Razor512 · « **Reply #57 on:** March 23, 2015, 06:36:07 pm »

Quote from: dexters_lab on March 23, 2015, 04:02:29 pm

Quote from: v81 on March 23, 2015, 03:46:39 pm

RE: Hyperthreading, it has no significant benefit in this scenario.
You will likely find it has no effect on the i7 if you turn it off there too.

really? on my i7 vegas is 30% slower rendering with HT turned off.

Hyperthreading on the 3rd and 4th gen intel CPU's offers a 20-30% performance boost on certain multithreaded workloads by allowing the physical core to be more fully utilized. There are some some workloads where it will lower performance (e.g., in some games (such as far cry 4 or second life).

Hyperthreading offers its full benefit pretty much only in video editing, and and software based 3D modeling (with lesser improvements in other workloads), provided the application is optimized for a hyperthreaded environment (e.g., adobe premiere pro will get a very good performance boost from it).

eV1Te · « **Reply #58 on:** March 23, 2015, 06:40:41 pm »

Does anyone have real life experience with other codecs for mastering and intermediate storage? I have used Avids DNxHD previously but I never benchmarked it and I never checked if it had good multithreaded performance.

The main conclusion from these tests are that Handbrake can utilize the 12 cores much better than Vegas built-in codecs. Hence the best thing is to move away from Vegas own codecs and use one that can handle 12 cores.

FYI: this motherboard has a 128 Gb/s QPI interconnect for the memory between the 2 cpu's, more than enough for this task.

Grapsus · « **Reply #59 on:** March 23, 2015, 07:11:31 pm »

Quote from: eV1Te on March 23, 2015, 06:40:41 pm

FYI: this motherboard has a 128 Gb/s QPI interconnect for the memory between the 2 cpu's, more than enough for this task.

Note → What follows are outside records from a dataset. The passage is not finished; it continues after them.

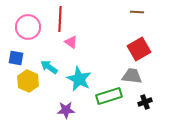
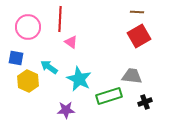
red square: moved 13 px up
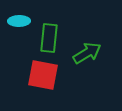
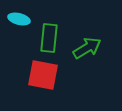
cyan ellipse: moved 2 px up; rotated 15 degrees clockwise
green arrow: moved 5 px up
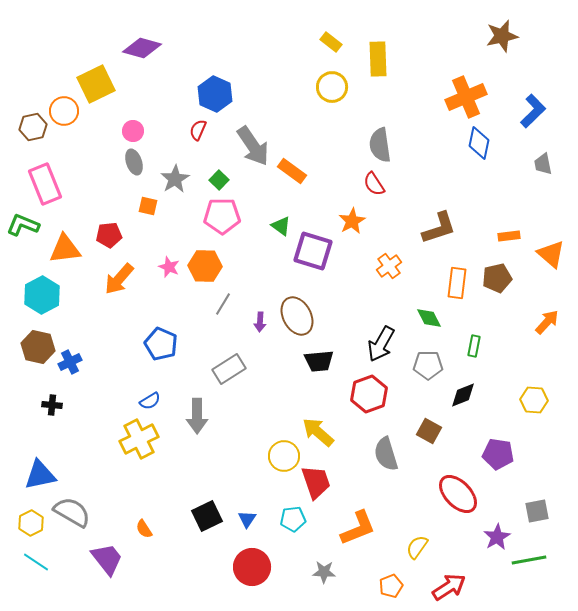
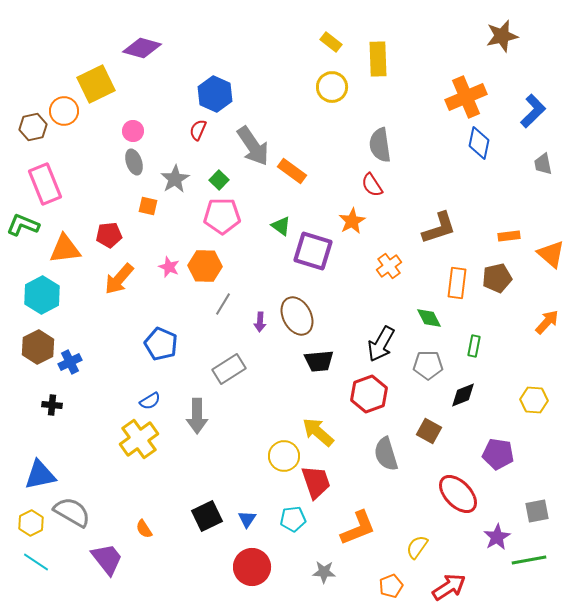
red semicircle at (374, 184): moved 2 px left, 1 px down
brown hexagon at (38, 347): rotated 20 degrees clockwise
yellow cross at (139, 439): rotated 9 degrees counterclockwise
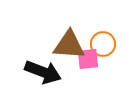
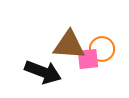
orange circle: moved 1 px left, 5 px down
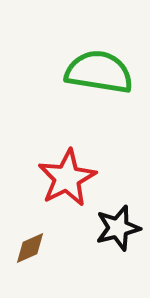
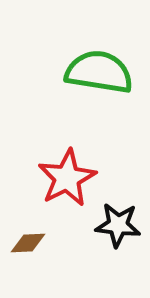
black star: moved 3 px up; rotated 21 degrees clockwise
brown diamond: moved 2 px left, 5 px up; rotated 21 degrees clockwise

Yeah, sure, all subtle multi-processing issues boil down to bandwidth... Like when one CPU screws the other CPU local cache (1ns latency) so it has to perform a new RAM access (200 ns).

rodcastler · « **Reply #60 on:** March 23, 2015, 07:16:52 pm »

And Dave keeps experimenting with our brains by adding the scope-flipping guy into these videos just in case anyone notices.... Well played Dave!

FHR · « **Reply #61 on:** March 23, 2015, 07:17:44 pm »

Hey Dave,

So to begin with: Hyperthreading IS SUPPORTED in Linux and Windows XP+! It would be stupid if Win 7 wouldn't support HT.
The second thing I noticed and cringed when you builded the PC: The memory configuration. You are mixing RDIMMs and UDIMMs. That just won't work (very well). The RDIMMs (or Registered ECC) are basically "the ones with many chips rotated in weird directions on them".
According to SuperMicro document: "* Mixing of Registered and Unbuffered DIMMs is not allowed. * Mixing of ECC and non-ECC is not allowed."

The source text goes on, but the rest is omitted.